Recipes Using Satsumaimo on Just One Cookbook
- Steamed Vegetables with Miso Sesame Sauce
- Kuri Kinton (Candied Chestnuts with Sweet Potatoes) for Japanese New Year
- Gluten Free Tempura
Creamy and Smooth Japanese Sweet Potato
The ultimate goal for this dessert include 3 important aspects:
- The silky and smooth texture of the satsumaimo puree.
- Sweet, but not overly sweet.
- Buttery, rich, and creamy taste.
These are the most important characteristics you look for when you eat Sweet Potato the dessert.
3 Tips to Make Successful Japanese Sweet Potato
It’s a simple recipe, but if you don’t pay close attention, your Sweet Potato may end up looking rather sad and can taste worse than the actual baked sweet potatoes. So don’t miss these three tips!
1. Adjust the amount of ingredients for a smooth and creamy puree
Sweet potatoes vary in sizes and each one weighs differently. I strongly recommend weighing them and make an adjustment if necessary after comparing with my recipe.

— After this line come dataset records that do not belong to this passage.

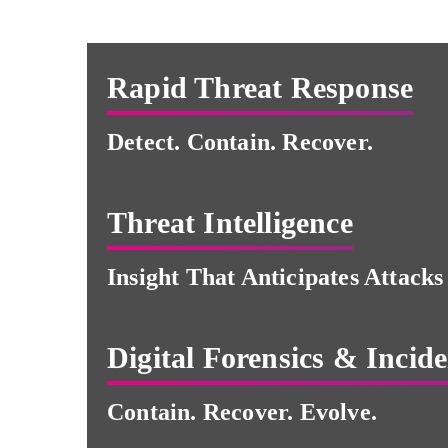
Rapid Threat Response
Detect. Contain. Recover.
Threat Intelligence
Insight That Anticipates Attacks
Digital Forensics & Incid
Contain. Recover. Evolve.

If yours weigh more, then you will need to modify the amount of butter, sugar, and heavy cream. This ensures the right texture of the puree.

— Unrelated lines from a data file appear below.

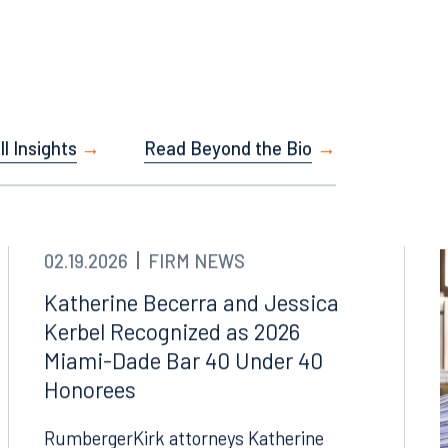
Facebook
l Insights
Read Beyond the Bio
LinkedIn
X
Instagram
02.19.2026
FIRM NEWS
Katherine Becerra and Jessica
Kerbel Recognized as 2026
Miami-Dade Bar 40 Under 40
Honorees
RumbergerKirk attorneys Katherine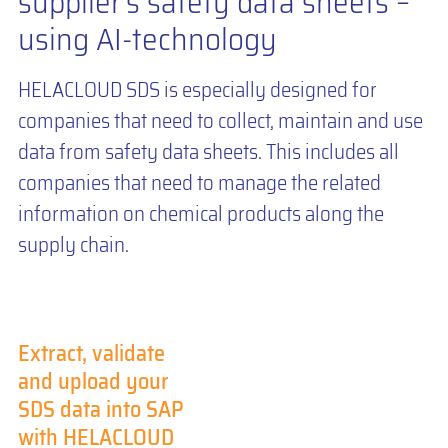
supplier’s safety data sheets –
using AI-technology
HELACLOUD SDS is especially designed for
companies that need to collect, maintain and use
data from safety data sheets. This includes all
companies that need to manage the related
information on chemical products along the
supply chain.
Extract, validate
and upload your
SDS data into SAP
with HELACLOUD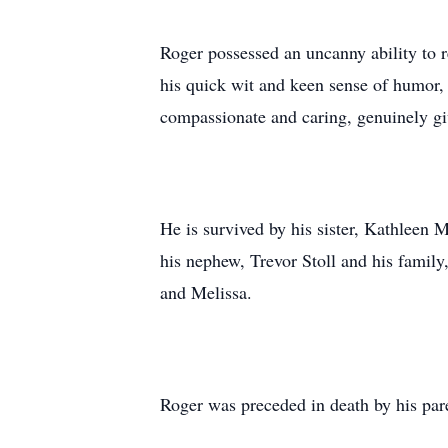
Roger possessed an uncanny ability to 
his quick wit and keen sense of humor,
compassionate and caring, genuinely giv
He is survived by his sister, Kathleen My
his nephew, Trevor Stoll and his family
and Melissa.
Roger was preceded in death by his par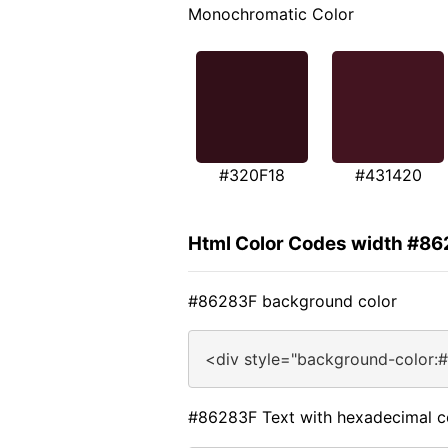
Monochromatic Color
#320F18
#431420
Html Color Codes width #8
#86283F background color
<div style="background-color:
#86283F Text with hexadecimal c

Without the right amount of ingredients, your puree will turn into a big lump and won’t be even smooth and creamy. I know so because I’ve failed a few times by following too closely to my own old measurement without any alteration.
2. Keep a 5 mm wall to create sturdy shells
When you scoop out the flesh, create a sweet potato shell with a 5 mm (1/4 inch) wall. Don’t carve out too much flesh because if your wall is thinner, the wall cannot support itself.
3. Smooth out the filling and make a little mountain
When you stuff the shell with sweet potato puree, make sure to create a mountain with a gentle slope. Because of the extra amount added to create the slope, you can only make five Sweet Potatoes instead of 6 (each sweet potato makes 2 shells).
Where to Find Japanese Sweet Potatoes?
Aside from Japanese grocery stores, you can find Japanese Sweet Potatoes at Whole Foods and some other well-stock major stores these days. If you know of your local farmers market that carries them, please share your location in the comment below.
I hope you grab a few of these highly nutritious Japanese Sweet Potatoes and make this delicious dessert. It’s a great way to satisfy your sweet tooth and celebrate fall without overdoing it.
Sweet and creamy, this Japanese dessert "Sweet Potato" is perfect for fall. Double baked in the oven, the mashed sweet potato dessert is served in its own shell for a unique presentation.
- 3 Japanese sweet potatoes (Satsumaimo) (total weight is 800 g, 1.8 lb)
- 2 Tbsp unsalted butter (30 g)
- 5 Tbsp sugar (66 g)
- 2 egg yolks
- ⅓ cup heavy (whipping) cream (75 ml)
- ½ tsp vanilla extract
- 1 egg yolk
- ½ tsp black sesame seeds (roasted/toasted)
- Gather all the ingredients. Preheat the oven to 375 ºF (190 ºC).
Wash the sweet potatoes carefully (the skin is edible and very nutritious) under running water. Pat dry with paper towel.
- Wrap each sweet potato with a sheet of aluminum foil. Poke a few holes with a skewer (for steam to escape).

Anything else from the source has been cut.